== WHAT IS REQUIRED ==
In the entries below, count the lines that contain the word "APPLI" and give only that number.

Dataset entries
╔══

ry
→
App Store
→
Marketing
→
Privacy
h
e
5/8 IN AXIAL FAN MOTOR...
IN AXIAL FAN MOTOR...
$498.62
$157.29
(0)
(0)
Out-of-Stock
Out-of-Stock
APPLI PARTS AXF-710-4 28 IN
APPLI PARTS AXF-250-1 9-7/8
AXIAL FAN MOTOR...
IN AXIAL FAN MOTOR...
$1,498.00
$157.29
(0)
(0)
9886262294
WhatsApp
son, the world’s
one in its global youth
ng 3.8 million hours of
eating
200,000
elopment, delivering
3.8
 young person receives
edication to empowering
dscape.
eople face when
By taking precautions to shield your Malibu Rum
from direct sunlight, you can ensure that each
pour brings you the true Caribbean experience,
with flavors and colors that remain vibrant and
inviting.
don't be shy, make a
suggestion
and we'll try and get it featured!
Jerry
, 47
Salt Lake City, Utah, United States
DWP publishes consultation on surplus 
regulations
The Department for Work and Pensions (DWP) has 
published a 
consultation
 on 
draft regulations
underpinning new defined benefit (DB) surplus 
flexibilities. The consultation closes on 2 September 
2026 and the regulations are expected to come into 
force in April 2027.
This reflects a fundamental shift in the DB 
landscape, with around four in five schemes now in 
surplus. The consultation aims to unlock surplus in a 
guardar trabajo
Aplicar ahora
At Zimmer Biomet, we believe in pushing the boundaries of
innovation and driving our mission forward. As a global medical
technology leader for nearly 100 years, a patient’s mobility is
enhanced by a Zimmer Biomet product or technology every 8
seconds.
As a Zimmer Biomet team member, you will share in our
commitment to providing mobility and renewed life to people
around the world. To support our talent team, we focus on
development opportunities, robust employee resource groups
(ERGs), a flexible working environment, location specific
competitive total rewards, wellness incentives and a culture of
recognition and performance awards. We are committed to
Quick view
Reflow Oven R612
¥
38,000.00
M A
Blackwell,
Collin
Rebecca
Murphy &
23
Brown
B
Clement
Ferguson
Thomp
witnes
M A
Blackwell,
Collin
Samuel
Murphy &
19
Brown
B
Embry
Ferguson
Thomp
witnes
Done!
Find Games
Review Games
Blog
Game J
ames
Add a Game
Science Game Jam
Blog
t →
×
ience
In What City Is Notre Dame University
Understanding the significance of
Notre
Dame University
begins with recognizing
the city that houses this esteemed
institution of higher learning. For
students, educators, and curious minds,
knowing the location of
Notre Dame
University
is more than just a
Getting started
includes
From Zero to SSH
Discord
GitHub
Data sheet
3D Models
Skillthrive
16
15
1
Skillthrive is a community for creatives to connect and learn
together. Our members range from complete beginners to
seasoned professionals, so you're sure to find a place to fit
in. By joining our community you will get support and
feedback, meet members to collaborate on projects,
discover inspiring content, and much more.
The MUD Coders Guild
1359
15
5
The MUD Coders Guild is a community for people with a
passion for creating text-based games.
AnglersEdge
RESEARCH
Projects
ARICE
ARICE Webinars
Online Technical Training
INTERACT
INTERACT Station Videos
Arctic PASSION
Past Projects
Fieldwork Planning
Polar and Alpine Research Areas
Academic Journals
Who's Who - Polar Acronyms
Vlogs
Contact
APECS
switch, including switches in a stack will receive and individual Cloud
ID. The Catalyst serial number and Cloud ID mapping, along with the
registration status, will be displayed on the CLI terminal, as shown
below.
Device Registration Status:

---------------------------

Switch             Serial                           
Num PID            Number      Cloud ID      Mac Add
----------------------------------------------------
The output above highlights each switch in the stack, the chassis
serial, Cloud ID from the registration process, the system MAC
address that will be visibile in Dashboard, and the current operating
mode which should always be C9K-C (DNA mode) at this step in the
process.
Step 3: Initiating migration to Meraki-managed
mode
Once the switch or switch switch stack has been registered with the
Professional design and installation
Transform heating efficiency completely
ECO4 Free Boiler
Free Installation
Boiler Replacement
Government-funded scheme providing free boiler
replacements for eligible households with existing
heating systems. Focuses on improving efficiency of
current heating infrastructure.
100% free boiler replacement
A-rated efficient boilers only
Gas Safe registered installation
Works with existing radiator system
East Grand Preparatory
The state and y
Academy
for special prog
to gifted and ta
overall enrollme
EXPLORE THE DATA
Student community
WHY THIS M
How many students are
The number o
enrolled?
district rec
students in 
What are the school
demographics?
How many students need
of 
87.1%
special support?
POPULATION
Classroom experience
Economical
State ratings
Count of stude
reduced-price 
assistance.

╚══

== ANSWER SPACE ==
2